2020-06-03T05:11:30.956944884Z E0603 05:11:30.956903       1 actuator.go:84] Machine error: failed to delete machine "cluster-wtcln-worker-eastus-fnhsj": failed to delete machine: failed to delete vm cluster-wtcln-worker-eastus-fnhsj in resource group cluster-wtcln-rg: azure.BearerAuthorizer#WithAuthorization: Failed to refresh the Token for request to https://management.azure.com/subscriptions/117eba7c-c7b7-43a6-b9d6-d0f257dd71a5/resourceGroups/cluster-wtcln-rg/providers/Microsoft.Compute/virtualMachines/cluster-wtcln-worker-eastus-fnhsj?api-version=2018-10-01: StatusCode=0 -- Original Error: adal: Failed to execute the refresh request.

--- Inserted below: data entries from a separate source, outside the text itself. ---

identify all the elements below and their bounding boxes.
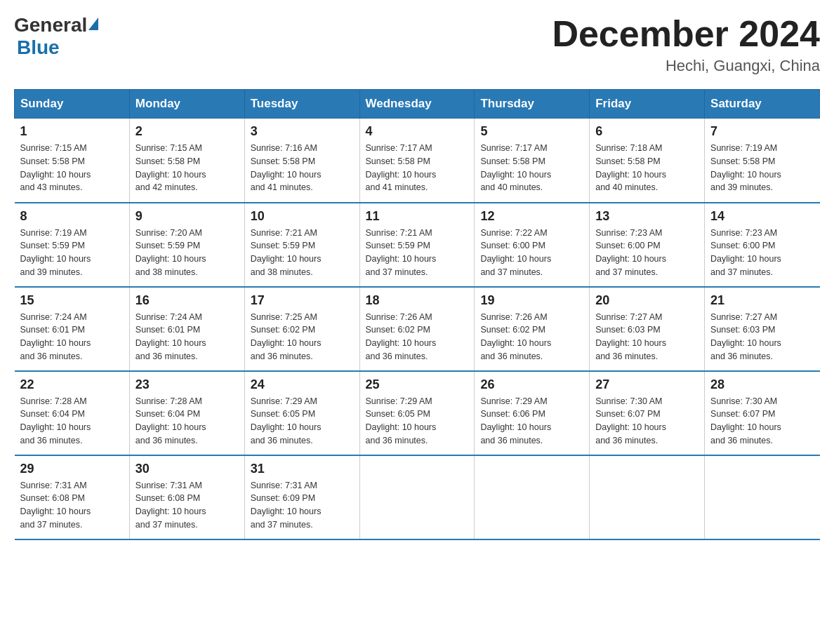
day-info: Sunrise: 7:31 AM Sunset: 6:09 PM Dayligh… [251,479,354,532]
calendar-cell: 19 Sunrise: 7:26 AM Sunset: 6:02 PM Dayl… [475,287,590,371]
day-info: Sunrise: 7:27 AM Sunset: 6:03 PM Dayligh… [710,311,814,363]
calendar-cell: 28 Sunrise: 7:30 AM Sunset: 6:07 PM Dayl… [705,371,820,455]
calendar-cell [475,455,590,539]
calendar-title: December 2024 [552,14,820,54]
calendar-cell: 25 Sunrise: 7:29 AM Sunset: 6:05 PM Dayl… [359,371,475,455]
calendar-cell: 21 Sunrise: 7:27 AM Sunset: 6:03 PM Dayl… [705,287,820,371]
day-info: Sunrise: 7:17 AM Sunset: 5:58 PM Dayligh… [480,142,583,194]
day-number: 25 [366,377,469,392]
day-number: 1 [20,124,124,139]
calendar-cell: 30 Sunrise: 7:31 AM Sunset: 6:08 PM Dayl… [129,455,244,539]
day-info: Sunrise: 7:24 AM Sunset: 6:01 PM Dayligh… [20,311,124,363]
day-number: 26 [480,377,583,392]
day-info: Sunrise: 7:22 AM Sunset: 6:00 PM Dayligh… [480,227,583,279]
calendar-cell: 13 Sunrise: 7:23 AM Sunset: 6:00 PM Dayl… [590,203,705,287]
calendar-cell [590,455,705,539]
day-number: 10 [251,209,354,224]
day-number: 20 [595,293,699,308]
day-number: 27 [595,377,699,392]
day-number: 13 [595,209,699,224]
day-number: 21 [710,293,814,308]
calendar-cell: 24 Sunrise: 7:29 AM Sunset: 6:05 PM Dayl… [244,371,359,455]
calendar-cell: 2 Sunrise: 7:15 AM Sunset: 5:58 PM Dayli… [129,119,244,203]
calendar-cell: 12 Sunrise: 7:22 AM Sunset: 6:00 PM Dayl… [475,203,590,287]
day-number: 30 [135,462,239,476]
day-info: Sunrise: 7:26 AM Sunset: 6:02 PM Dayligh… [366,311,469,363]
day-number: 6 [595,124,699,139]
title-block: December 2024 Hechi, Guangxi, China [552,14,820,75]
calendar-cell [359,455,475,539]
header-day-friday: Friday [590,90,705,119]
day-number: 8 [20,209,124,224]
calendar-cell: 16 Sunrise: 7:24 AM Sunset: 6:01 PM Dayl… [129,287,244,371]
header-day-wednesday: Wednesday [359,90,475,119]
day-number: 28 [710,377,814,392]
day-number: 2 [135,124,239,139]
day-number: 14 [710,209,814,224]
header-day-sunday: Sunday [15,90,130,119]
day-number: 5 [480,124,583,139]
day-number: 9 [135,209,239,224]
day-number: 31 [251,462,354,476]
calendar-cell: 29 Sunrise: 7:31 AM Sunset: 6:08 PM Dayl… [15,455,130,539]
day-number: 4 [366,124,469,139]
day-info: Sunrise: 7:27 AM Sunset: 6:03 PM Dayligh… [595,311,699,363]
day-number: 3 [251,124,354,139]
day-number: 24 [251,377,354,392]
logo: General Blue [14,14,98,59]
calendar-week-row: 8 Sunrise: 7:19 AM Sunset: 5:59 PM Dayli… [15,203,820,287]
day-info: Sunrise: 7:29 AM Sunset: 6:06 PM Dayligh… [480,395,583,448]
day-number: 12 [480,209,583,224]
logo-triangle-icon [88,18,98,30]
day-info: Sunrise: 7:28 AM Sunset: 6:04 PM Dayligh… [135,395,239,448]
day-info: Sunrise: 7:15 AM Sunset: 5:58 PM Dayligh… [20,142,124,194]
calendar-cell: 22 Sunrise: 7:28 AM Sunset: 6:04 PM Dayl… [15,371,130,455]
calendar-cell: 15 Sunrise: 7:24 AM Sunset: 6:01 PM Dayl… [15,287,130,371]
day-info: Sunrise: 7:17 AM Sunset: 5:58 PM Dayligh… [366,142,469,194]
day-info: Sunrise: 7:25 AM Sunset: 6:02 PM Dayligh… [251,311,354,363]
calendar-week-row: 22 Sunrise: 7:28 AM Sunset: 6:04 PM Dayl… [15,371,820,455]
day-info: Sunrise: 7:24 AM Sunset: 6:01 PM Dayligh… [135,311,239,363]
calendar-cell [705,455,820,539]
day-info: Sunrise: 7:19 AM Sunset: 5:58 PM Dayligh… [710,142,814,194]
calendar-week-row: 1 Sunrise: 7:15 AM Sunset: 5:58 PM Dayli… [15,119,820,203]
day-number: 29 [20,462,124,476]
calendar-cell: 1 Sunrise: 7:15 AM Sunset: 5:58 PM Dayli… [15,119,130,203]
day-number: 16 [135,293,239,308]
calendar-cell: 23 Sunrise: 7:28 AM Sunset: 6:04 PM Dayl… [129,371,244,455]
day-info: Sunrise: 7:23 AM Sunset: 6:00 PM Dayligh… [710,227,814,279]
day-info: Sunrise: 7:23 AM Sunset: 6:00 PM Dayligh… [595,227,699,279]
calendar-cell: 8 Sunrise: 7:19 AM Sunset: 5:59 PM Dayli… [15,203,130,287]
calendar-cell: 6 Sunrise: 7:18 AM Sunset: 5:58 PM Dayli… [590,119,705,203]
calendar-cell: 14 Sunrise: 7:23 AM Sunset: 6:00 PM Dayl… [705,203,820,287]
calendar-cell: 7 Sunrise: 7:19 AM Sunset: 5:58 PM Dayli… [705,119,820,203]
day-info: Sunrise: 7:31 AM Sunset: 6:08 PM Dayligh… [20,479,124,532]
calendar-cell: 17 Sunrise: 7:25 AM Sunset: 6:02 PM Dayl… [244,287,359,371]
day-info: Sunrise: 7:16 AM Sunset: 5:58 PM Dayligh… [251,142,354,194]
calendar-week-row: 15 Sunrise: 7:24 AM Sunset: 6:01 PM Dayl… [15,287,820,371]
day-info: Sunrise: 7:30 AM Sunset: 6:07 PM Dayligh… [710,395,814,448]
calendar-cell: 20 Sunrise: 7:27 AM Sunset: 6:03 PM Dayl… [590,287,705,371]
calendar-cell: 27 Sunrise: 7:30 AM Sunset: 6:07 PM Dayl… [590,371,705,455]
logo-blue-text: Blue [17,36,60,58]
header-day-saturday: Saturday [705,90,820,119]
calendar-cell: 4 Sunrise: 7:17 AM Sunset: 5:58 PM Dayli… [359,119,475,203]
day-info: Sunrise: 7:30 AM Sunset: 6:07 PM Dayligh… [595,395,699,448]
day-info: Sunrise: 7:19 AM Sunset: 5:59 PM Dayligh… [20,227,124,279]
day-info: Sunrise: 7:20 AM Sunset: 5:59 PM Dayligh… [135,227,239,279]
calendar-cell: 18 Sunrise: 7:26 AM Sunset: 6:02 PM Dayl… [359,287,475,371]
calendar-cell: 5 Sunrise: 7:17 AM Sunset: 5:58 PM Dayli… [475,119,590,203]
day-info: Sunrise: 7:18 AM Sunset: 5:58 PM Dayligh… [595,142,699,194]
day-number: 17 [251,293,354,308]
header-day-monday: Monday [129,90,244,119]
day-number: 11 [366,209,469,224]
day-info: Sunrise: 7:21 AM Sunset: 5:59 PM Dayligh… [251,227,354,279]
page-header: General Blue December 2024 Hechi, Guangx… [14,14,820,75]
day-info: Sunrise: 7:15 AM Sunset: 5:58 PM Dayligh… [135,142,239,194]
day-number: 19 [480,293,583,308]
header-day-thursday: Thursday [475,90,590,119]
day-info: Sunrise: 7:29 AM Sunset: 6:05 PM Dayligh… [366,395,469,448]
logo-general-text: General [14,14,87,36]
calendar-cell: 31 Sunrise: 7:31 AM Sunset: 6:09 PM Dayl… [244,455,359,539]
day-number: 23 [135,377,239,392]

Error = 'Post https://login.microsoftonline.com/4087a2a7-6506-40c1-86b4-1d0404c4969e/oauth2/token?api-version=1.0: dial tcp: lookup login.microsoftonline.com on 172.30.0.10:53: read udp 10.128.0.4:59119->172.30.0.10:53: i/o timeout'

Have the perms referenced by azure-cloud-credentials been manipulated out of band?

Can you please open a new BZ to track and discuss this?

Comment 15 W. Trevor King 2020-06-26 18:31:35 UTC

The "If access was recently granted, please refresh your credentials" error seems to have moved to bug 1846292.